March 5, 2017| The Tchaikovsky Concert Hall The “Afternoon Symphonic Concerts” Subscription Series Shostakovich. Music from ballets «The Golden Age», «The Bolt», «The Limpid Stream» Conductor – Konstantin Khvatynets BUY TICKET In the 1930s young Dmitry Shostakovich wrote three ballets: "The Bolt" (about sabotage at a factory), "The Golden Age" (about a football match at an industrial exhibition) and "The Limpid Stream", aka “The Bright Stream”, (about a Kuban collective farm). He created them in order to serenade the new life in Soviet Russia. However, the musical language of the ballets failed to impress the Soviet Power and hence got furiously branded.
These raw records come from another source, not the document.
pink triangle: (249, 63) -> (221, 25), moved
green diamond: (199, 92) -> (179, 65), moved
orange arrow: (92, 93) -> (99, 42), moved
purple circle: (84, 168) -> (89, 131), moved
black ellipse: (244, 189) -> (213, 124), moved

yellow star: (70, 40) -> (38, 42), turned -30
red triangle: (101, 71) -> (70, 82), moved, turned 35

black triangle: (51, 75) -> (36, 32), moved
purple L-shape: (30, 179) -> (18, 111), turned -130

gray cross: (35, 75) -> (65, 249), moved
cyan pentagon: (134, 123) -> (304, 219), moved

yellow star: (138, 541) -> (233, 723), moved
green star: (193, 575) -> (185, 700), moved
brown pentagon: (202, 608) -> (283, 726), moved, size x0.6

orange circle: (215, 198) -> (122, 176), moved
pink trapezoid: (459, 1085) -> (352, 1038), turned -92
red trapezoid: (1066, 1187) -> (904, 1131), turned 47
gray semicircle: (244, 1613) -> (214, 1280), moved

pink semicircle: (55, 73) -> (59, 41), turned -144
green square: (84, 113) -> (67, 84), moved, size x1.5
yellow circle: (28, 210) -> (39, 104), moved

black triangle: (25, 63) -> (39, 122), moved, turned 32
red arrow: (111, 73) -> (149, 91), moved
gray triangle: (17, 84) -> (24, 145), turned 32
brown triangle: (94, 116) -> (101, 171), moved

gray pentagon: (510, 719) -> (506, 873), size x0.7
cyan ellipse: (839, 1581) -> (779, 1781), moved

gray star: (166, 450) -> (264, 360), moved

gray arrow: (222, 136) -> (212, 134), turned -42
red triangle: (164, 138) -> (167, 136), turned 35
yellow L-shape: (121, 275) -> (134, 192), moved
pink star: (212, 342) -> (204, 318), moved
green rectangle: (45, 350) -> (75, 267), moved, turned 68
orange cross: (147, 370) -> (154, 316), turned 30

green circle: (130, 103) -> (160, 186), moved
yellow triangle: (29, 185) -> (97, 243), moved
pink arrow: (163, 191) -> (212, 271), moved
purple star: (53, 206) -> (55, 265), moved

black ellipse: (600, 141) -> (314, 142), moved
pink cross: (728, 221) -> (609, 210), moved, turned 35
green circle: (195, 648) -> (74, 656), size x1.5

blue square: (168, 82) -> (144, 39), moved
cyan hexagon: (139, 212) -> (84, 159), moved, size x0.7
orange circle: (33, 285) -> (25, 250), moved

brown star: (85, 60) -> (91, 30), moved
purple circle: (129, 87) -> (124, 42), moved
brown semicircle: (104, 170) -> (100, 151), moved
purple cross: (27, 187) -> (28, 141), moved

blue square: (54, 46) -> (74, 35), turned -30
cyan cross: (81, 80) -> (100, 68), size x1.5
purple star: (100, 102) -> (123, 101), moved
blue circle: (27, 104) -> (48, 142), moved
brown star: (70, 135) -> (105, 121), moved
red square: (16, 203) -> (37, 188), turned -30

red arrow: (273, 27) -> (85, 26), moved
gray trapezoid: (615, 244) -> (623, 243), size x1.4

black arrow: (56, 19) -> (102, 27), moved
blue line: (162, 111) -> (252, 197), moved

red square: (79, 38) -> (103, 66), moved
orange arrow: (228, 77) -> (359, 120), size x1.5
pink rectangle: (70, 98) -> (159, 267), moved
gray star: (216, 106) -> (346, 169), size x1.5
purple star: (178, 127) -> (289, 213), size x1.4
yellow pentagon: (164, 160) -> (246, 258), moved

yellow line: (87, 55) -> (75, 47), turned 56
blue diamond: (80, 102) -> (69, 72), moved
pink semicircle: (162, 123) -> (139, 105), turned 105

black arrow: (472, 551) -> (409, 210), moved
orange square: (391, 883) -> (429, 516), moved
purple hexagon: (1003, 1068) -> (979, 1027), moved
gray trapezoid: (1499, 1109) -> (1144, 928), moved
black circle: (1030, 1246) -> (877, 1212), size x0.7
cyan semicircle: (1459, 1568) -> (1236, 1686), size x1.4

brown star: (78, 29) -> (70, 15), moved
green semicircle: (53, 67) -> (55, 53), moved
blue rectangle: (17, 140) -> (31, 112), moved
In 1936 they were proclaimed a "ballet fakery" (such was the title of the disparaging article in the "Pravda" newspaper), banned for staging as "ideologically harmful" and fell into oblivion for many years. The sad fate of the ballets echoes the predestination of many brilliant works, defamed and discredited, as their novelty and ingenuity did not fit the socialist realism canon. With time, the topics of Shostakovich's ballets have lost their social urgency and become figures of the past, which hampered their restoration. But Shostakovich's music has passed the test of time, mainly due to the orchestral suites comprised of the most flashing fragments of the ballet scores. "Music in the theater should rather actively energize than just accompany a performance. - the composer said. - Do not follow this law means to put the music into the background, without taking into consideration the paramount fact that music is a tremendous force of dominance ... I thought it necessary to write such music that is not merely convenient for dancing, but which also makes the very essence of music get dramatized. Give the music a real symphonic tension and a dramatic drive.” The best excerpts from Shostakovich's ballets will be played by the NPR within the “Afternoon Symphonic Concerts” Subscription Series, aimed at family visits. On the podium - Konstantin Khvatynets, a former member of the NPR's training programme and now the Principal Conductor and Music Director of the "Moscow Operetta" Theatre and a Guest Conductor of the Bolshoi.